Теперь Глафире стало понятно, почему Аристарх Венедиктович запретил ей встревать в разговор, ведь умных женщин, по мнению Луки Матвеевича, не существует.
Глафира удрученно вздохнула, нарезала зелень на салат, протерла чистым полотенцем бокалы для вина и принялась накрывать на стол.
— Вот уж не подозревала, что Свистунов такой же болван, как и Спасский! — прошептала она про себя.
Ровно в два часа дверной колокольчик оповестил о прибывшем госте.
Глафира отряхнула подол юбки, поправила накрахмаленную заколку на волосах и побежала открывать дверь.
Лука Матвеевич с незабвенной кислой ухмылкой на губах ввалился в прихожую, скинув остолбеневшей Глафире на руки свой двубортный плащ модного покроя.
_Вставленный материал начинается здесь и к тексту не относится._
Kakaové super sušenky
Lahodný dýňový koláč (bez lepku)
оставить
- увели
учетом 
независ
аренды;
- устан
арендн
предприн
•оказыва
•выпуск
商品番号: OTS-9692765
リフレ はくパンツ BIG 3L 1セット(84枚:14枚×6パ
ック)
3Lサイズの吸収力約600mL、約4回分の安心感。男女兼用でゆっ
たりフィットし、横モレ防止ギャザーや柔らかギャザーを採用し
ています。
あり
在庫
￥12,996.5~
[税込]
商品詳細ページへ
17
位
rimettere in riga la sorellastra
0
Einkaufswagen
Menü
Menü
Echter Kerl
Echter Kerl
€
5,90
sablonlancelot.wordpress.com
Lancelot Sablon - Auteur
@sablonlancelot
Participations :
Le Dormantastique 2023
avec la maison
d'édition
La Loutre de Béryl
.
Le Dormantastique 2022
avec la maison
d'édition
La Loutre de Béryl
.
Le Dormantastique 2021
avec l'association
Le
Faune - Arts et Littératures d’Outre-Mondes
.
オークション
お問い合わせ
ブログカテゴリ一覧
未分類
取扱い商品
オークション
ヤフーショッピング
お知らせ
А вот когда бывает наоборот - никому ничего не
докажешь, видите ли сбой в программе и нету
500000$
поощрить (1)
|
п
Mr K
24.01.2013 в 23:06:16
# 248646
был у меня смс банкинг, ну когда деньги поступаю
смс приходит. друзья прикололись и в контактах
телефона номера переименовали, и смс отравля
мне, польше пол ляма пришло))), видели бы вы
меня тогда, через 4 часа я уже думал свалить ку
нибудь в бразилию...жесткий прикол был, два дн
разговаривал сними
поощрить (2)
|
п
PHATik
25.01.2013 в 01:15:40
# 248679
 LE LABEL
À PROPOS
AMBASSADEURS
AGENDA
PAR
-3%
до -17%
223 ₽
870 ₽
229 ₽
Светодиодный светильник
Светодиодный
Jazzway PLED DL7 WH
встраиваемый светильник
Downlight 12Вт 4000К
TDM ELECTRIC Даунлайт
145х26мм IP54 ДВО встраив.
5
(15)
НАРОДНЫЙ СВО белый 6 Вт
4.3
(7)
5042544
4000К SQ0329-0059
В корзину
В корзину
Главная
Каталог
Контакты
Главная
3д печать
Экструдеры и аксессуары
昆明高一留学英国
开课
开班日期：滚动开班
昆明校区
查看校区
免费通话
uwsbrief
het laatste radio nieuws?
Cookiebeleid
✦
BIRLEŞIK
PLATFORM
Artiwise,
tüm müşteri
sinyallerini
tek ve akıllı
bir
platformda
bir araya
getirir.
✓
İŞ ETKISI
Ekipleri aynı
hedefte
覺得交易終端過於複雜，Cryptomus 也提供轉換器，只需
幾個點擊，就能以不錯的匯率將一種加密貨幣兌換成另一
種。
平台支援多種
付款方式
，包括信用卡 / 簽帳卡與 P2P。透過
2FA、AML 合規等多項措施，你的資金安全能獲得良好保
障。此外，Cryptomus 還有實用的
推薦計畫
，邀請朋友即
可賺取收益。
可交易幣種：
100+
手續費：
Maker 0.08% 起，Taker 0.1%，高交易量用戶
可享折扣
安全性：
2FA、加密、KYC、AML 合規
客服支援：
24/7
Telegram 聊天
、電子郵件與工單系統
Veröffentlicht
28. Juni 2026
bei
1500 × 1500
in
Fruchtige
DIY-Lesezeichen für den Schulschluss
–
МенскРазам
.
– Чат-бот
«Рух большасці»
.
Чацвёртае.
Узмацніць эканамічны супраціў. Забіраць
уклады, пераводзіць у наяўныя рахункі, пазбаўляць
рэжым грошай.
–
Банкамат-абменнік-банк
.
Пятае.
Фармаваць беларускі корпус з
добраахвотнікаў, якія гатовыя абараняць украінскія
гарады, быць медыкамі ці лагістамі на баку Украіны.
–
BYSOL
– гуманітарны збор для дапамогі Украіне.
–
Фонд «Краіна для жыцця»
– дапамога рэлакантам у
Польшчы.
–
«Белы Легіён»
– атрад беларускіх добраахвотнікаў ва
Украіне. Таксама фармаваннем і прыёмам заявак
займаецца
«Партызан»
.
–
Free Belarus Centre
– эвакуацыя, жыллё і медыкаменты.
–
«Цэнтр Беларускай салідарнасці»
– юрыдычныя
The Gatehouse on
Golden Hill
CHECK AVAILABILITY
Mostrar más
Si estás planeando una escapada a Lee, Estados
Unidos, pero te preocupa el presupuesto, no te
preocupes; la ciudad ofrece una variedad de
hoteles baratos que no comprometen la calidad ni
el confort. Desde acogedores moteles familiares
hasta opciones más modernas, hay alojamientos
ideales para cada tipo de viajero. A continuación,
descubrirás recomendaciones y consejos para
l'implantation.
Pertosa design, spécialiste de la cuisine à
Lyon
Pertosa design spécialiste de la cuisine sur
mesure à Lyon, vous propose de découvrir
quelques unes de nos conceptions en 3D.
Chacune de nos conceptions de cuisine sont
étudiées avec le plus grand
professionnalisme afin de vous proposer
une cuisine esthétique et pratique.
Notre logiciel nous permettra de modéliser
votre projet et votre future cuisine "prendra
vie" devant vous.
Именно ввалился, так как господин Спасский больше всего напоминал дрессированного двухметрового медведя, сбежавшего из цирка.
Одарив Глафиру уничижительным взглядом, даже не поздоровавшись, Лука Матвеевич потоптался на пороге и отправился по коридору в столовую, где уже ждал его сыщик Свистунов, от голода и нетерпения нарезавший круги вокруг празднично накрытого стола.
— Лука Матвеевич, голубчик! Польщен, весьма польщен! — подскочил к входящему гостю Аристарх Венедиктович. — Как добрались? Не растряслись в дороге? Присаживайтесь, присаживайтесь, — засуетился сыщик, подпрыгивая на месте.
Его пухленький живот при этих суетливых движениях весьма комично трясся, и Глафире пришлось приложить немалые усилия, чтобы не рассмеяться во весь голос, но улыбка все-таки коснулась ее губ, за что она тут же получила ненавидящий взгляд публициста Спасского.
— Однако ж, — прошипел он, с возмущением глядя на Глашу.
Та смутилась и скрылась за дверями, чтобы принести в столовую горячее.
— Присаживайтесь, присаживайтесь, вот сюда, — продолжал расшаркиваться перед гостем Свистунов.
— Еле доехал, погода ужасная, — прорычал, как медведь, Лука Матвеевич. — И район у вас ужасный, от центра еле доедешь, и коляска сегодня ужасная, и вообще… — пожаловался гость.
«Угу, все ужасное! Все всегда ужасное!» — передразнила про себя Глаша.
— Давайте исправим ваше настроение, вот рябчики томленые, расстегаи горячие, буженинка с горчичкой. Угощайтесь, Лука Матвеевич. Попробуйте, советую блины с икоркой, Глафира у нас мастерица по блинам, — радостно сообщил Свистунов и тут же умолк, прикусив себе язык. Хвалить женский пол при Спасском — это было практически святотатство!
Лука Матвеевич снова скорчил кислую мину, с возмущением взглянув на Глашу, но блины все-таки положил себе в тарелку.
«А может, у него живот болит? Потому такой кислый!» — про себя предположила горничная.
Откусив половину блина и задумчиво его прожевав, Спасский молча пожал плечами, но положил себе в тарелку еще два блинчика.
То, что блины получились наивкуснейшими, изящными и просто тающими во рту, Глафира не сомневалась, но не хочет он хвалить ее — ну и не надо, она же знает себе настоящую цену. Не обижаться же на такого невежу!
Улыбка против воли коснулась ее губ, когда гость, за пару секунд умяв блинчики на тарелке, потянулся за следующей порцией.
Какое-то время за столом слышались лишь звуки обильной трапезы и пережевывания еды.
Аристарх Венедиктович, заметив, что вкуснейшие блинчики стремительно заканчиваются, принялся накладывать угощение и к себе в тарелку.
Когда первый голод был утолен, Аристарх Венедиктович, вытирая брусничный соус с подбородка, откинулся на спинку стула и наконец спросил:
— Лука Матвеевич, очень рад, что вы посетили нас, зашли к нам на обед, но что же вас все-таки привело в мою скромную квартирку?